UK-2A, B, C, and D, novel antifungal antibiotics from Streptomyces sp. 517-02. VII. Membrane injury induced by C9-UK-2A, a derivative of UK-2A, in Rhodotorula mucilaginosa IFO 0001

Abstract

UK-2A is a potent antifungal antibiotic and its structure is highly similar to that of antimycin A3 (AA). UK-2A and AA inhibit mitochondrial electron transport at complex III. However, the antifungal activities of UK-2A and AA disappear after 48-hour treatment. In an attempt to improve the duration of the antifungal activity of UK-2A, several UK-2A derivatives were prepared by substituting its nine-membered dilactone ring with an n-alkyl or an isoprenyl moiety. Among all the derivatives tested, C9- and C10-UK-2A showed the most potent and durable antifungal activities against a strict aerobic yeast, Rhodotorula mucilaginosa IFO 0001. C9-UK-2A, in particular, continued to demonstrate its broad-spectrum antifungal activity after 120-hour treatment. Therefore, we focused on C9-UK-2A to further examine its mode of action against the yeast. Interestingly, C9-UK-2A did not inhibit cellular respiration of the cells even at concentrations greater than 100 μg/ml.

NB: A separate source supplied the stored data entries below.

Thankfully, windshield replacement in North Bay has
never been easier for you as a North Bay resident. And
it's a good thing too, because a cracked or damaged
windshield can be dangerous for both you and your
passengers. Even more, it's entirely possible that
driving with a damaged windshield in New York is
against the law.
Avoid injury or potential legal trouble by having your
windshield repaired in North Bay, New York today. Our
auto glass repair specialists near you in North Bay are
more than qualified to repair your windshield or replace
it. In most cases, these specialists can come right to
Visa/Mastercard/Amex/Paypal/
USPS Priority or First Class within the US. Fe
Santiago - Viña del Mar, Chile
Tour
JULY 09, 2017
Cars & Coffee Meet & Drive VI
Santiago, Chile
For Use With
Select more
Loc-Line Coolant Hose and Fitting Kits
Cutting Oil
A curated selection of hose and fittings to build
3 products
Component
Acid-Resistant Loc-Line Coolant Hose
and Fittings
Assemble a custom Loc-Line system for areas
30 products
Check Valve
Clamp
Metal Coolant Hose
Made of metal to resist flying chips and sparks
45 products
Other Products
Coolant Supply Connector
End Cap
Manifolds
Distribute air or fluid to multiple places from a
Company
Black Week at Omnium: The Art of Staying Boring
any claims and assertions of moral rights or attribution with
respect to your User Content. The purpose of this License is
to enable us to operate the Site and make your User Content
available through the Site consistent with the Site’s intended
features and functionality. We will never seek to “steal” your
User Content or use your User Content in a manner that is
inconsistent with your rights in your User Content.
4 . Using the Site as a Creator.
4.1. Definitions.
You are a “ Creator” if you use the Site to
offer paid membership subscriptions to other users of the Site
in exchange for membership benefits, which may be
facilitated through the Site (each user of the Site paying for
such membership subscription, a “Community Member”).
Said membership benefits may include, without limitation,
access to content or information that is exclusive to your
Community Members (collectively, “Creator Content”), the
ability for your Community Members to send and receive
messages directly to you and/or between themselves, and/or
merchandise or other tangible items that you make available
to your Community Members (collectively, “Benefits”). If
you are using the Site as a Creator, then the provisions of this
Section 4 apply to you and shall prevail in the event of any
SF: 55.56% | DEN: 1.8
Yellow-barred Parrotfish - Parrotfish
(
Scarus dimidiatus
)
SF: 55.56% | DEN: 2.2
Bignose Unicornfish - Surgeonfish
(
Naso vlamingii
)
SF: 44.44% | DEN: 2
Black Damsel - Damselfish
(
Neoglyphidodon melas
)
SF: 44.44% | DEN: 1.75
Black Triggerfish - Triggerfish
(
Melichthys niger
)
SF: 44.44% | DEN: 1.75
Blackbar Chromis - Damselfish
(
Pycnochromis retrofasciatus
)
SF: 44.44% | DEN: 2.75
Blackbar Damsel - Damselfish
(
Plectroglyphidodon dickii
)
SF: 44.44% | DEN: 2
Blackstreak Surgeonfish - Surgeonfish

C9-UK-2A gradually induced the efflux of potassium ions from the cells. Moreover, C9-UK-2A gradually induced the release of glucose from glucose-encapsulating liposomes. The patterns of efflux and release induced by C9-UK-2A were not as rapid as those seen with amphotericin B. These results suggest a membrane injury caused by C9-UK-2A in R. mucilaginosa IFO 0001.